By Dr. Loral Lee Portenier 

How To Say No Without Being Rude

“To be passive is to let others decide for you. To be aggressive is to decide for others. To be assertive is to decide for yourself. And to trust that there is enough, that you are enough.”

~ Edith Eva Eger

Albert Ellis Being Assertive Quote
Loral Lee Portenier

One of my clients described herself as “just a marshmallow” when it came to saying no. Does that resonate with you? I must admit that I certainly know that feeling myself.

So how do you go from being a marshmallow to being someone who can say no effectively? 

I would suggest that there is no one right way to say no. It depends on such things as culture, personality, values, goals, and situation.

So, to start out, take a look at your values and goals in relation to the different roles you play in life (e.g., parent, partner, colleague, neighbor, friend, family member.) 

  • What are your values and goals for yourself in each role? That is, what type of person are you trying to become within the confines of that role? 
  • What sort of things do you need to say yes to (or no to) in order to honor your values and meet your goals?

Look at the type of requests that are made of you throughout the course of a day. 

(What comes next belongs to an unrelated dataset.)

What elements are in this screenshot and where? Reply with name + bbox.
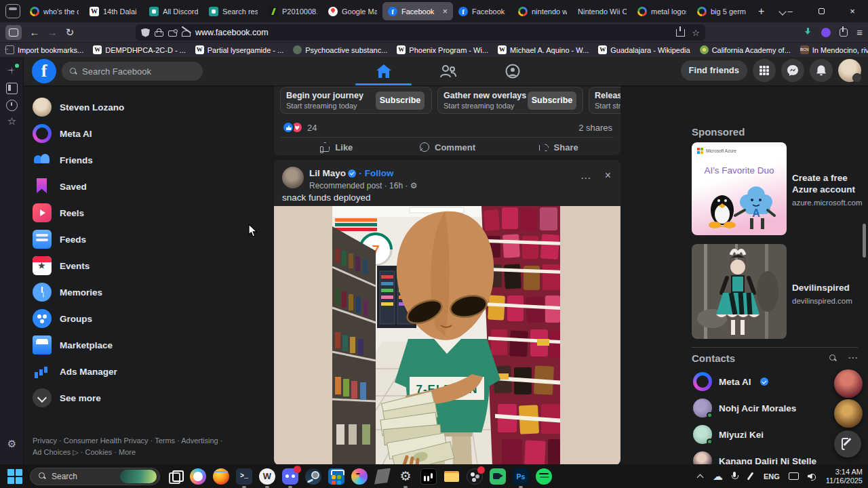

Use your values to determine whether your response should be yay or nay. 

An author whose name I don’t recall put it rather graphically. He said, “If it’s not a hell yes, it’s a hell no!” 

The second step involves emulation. 

We learn much by modeling others and this skill is no different. Make a point of observing how other people say no and the results they get. Look at people you know, at political figures, at television and movie characters, etc. They all have their own ways of saying no, with varying results. 

Now start trying out a variety of approaches. 

Don’t expect to feel comfortable right away. And don’t expect excellent results immediately, either, because people are going to resist. Many of them will want you to remain your old marshmallow self, not someone who exudes self-confidence and self-respect.

But keep at it until you’re good at several styles. Honoring your personal values will help you know when to say, in so many words, “Hell yes” or “Hell no!”